- Task to carry out
Pull every line holding the word "mạng" from the data below and copy it.

- Dataset
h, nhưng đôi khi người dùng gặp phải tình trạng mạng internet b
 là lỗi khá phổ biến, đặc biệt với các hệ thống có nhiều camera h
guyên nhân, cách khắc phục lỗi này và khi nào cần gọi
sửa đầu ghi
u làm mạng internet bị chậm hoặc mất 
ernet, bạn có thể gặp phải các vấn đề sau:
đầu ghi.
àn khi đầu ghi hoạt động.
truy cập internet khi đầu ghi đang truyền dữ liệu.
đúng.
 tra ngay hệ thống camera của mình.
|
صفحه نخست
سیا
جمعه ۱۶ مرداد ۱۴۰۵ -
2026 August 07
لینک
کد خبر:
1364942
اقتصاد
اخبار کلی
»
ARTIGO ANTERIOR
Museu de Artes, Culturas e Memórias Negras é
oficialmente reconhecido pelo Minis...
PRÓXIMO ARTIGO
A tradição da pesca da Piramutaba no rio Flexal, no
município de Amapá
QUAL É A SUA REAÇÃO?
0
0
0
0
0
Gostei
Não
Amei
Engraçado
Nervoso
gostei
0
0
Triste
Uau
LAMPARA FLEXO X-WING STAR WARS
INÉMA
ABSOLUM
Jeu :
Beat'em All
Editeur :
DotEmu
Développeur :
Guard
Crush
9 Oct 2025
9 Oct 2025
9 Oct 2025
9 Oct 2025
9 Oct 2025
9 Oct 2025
* * *
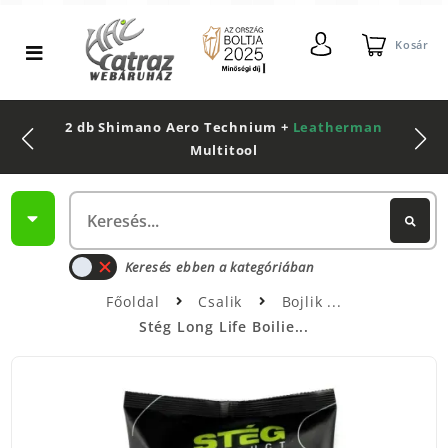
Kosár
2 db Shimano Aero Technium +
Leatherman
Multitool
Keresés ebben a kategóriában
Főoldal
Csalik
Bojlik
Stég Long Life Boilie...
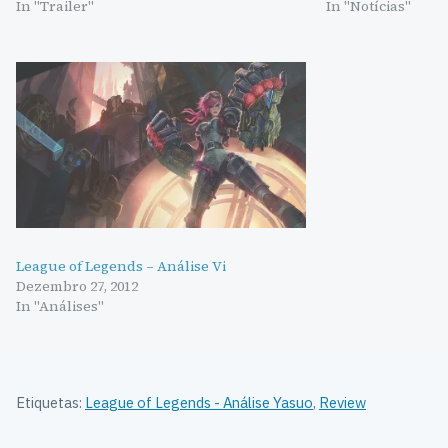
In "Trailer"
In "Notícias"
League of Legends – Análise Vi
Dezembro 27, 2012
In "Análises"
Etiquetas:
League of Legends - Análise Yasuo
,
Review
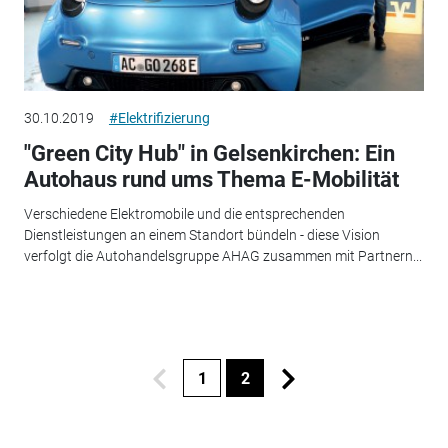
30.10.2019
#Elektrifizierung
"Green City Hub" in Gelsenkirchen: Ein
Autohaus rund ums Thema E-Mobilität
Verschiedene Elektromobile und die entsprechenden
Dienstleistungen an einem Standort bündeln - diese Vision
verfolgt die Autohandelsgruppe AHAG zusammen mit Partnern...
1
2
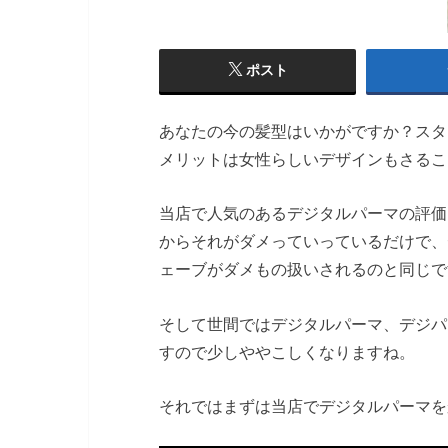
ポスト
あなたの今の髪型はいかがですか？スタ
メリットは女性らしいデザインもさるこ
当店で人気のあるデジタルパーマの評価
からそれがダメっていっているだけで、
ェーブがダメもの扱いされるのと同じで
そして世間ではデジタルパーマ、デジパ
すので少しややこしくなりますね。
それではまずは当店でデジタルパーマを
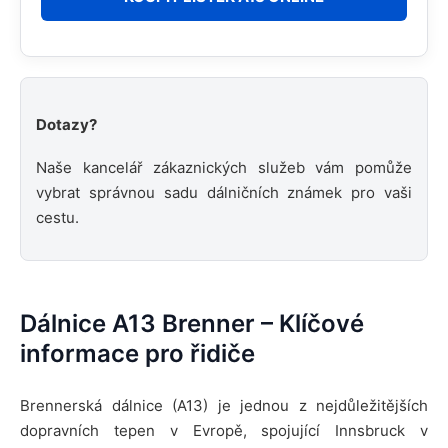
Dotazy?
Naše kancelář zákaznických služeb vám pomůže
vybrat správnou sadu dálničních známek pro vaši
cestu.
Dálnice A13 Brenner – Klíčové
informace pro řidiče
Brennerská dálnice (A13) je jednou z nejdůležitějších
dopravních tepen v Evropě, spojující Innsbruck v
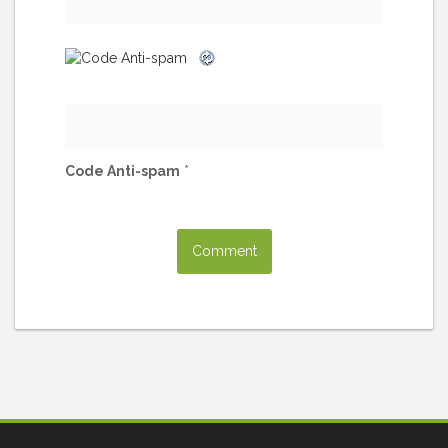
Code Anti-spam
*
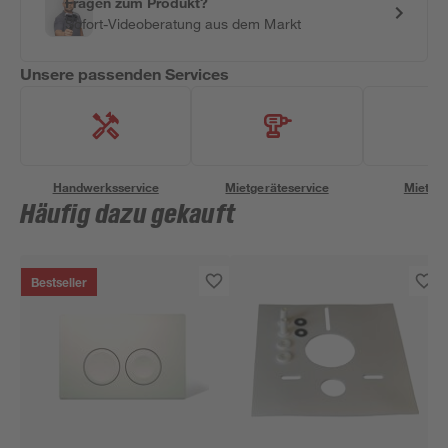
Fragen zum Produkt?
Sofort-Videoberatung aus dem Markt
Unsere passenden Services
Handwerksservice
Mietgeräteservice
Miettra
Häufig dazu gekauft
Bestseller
==
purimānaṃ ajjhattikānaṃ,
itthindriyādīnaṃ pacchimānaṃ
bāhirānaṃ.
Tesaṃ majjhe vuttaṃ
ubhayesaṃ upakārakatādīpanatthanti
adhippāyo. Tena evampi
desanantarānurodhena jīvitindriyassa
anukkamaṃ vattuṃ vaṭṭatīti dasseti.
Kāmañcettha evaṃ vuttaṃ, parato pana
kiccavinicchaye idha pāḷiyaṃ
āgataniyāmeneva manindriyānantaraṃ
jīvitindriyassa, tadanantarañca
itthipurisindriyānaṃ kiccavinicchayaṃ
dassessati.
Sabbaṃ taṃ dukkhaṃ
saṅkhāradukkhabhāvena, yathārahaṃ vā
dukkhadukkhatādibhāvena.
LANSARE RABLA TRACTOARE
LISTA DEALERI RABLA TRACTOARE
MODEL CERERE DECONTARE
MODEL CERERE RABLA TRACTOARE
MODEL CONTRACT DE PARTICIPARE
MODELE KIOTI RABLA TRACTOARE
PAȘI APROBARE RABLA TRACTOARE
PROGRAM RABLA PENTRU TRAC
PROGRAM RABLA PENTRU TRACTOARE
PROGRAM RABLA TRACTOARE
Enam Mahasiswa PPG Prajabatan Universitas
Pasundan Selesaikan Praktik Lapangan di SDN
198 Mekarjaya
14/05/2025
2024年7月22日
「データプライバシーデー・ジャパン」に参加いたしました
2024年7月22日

- Exercise result
h, nhưng đôi khi người dùng gặp phải tình trạng mạng internet b
u làm mạng internet bị chậm hoặc mất 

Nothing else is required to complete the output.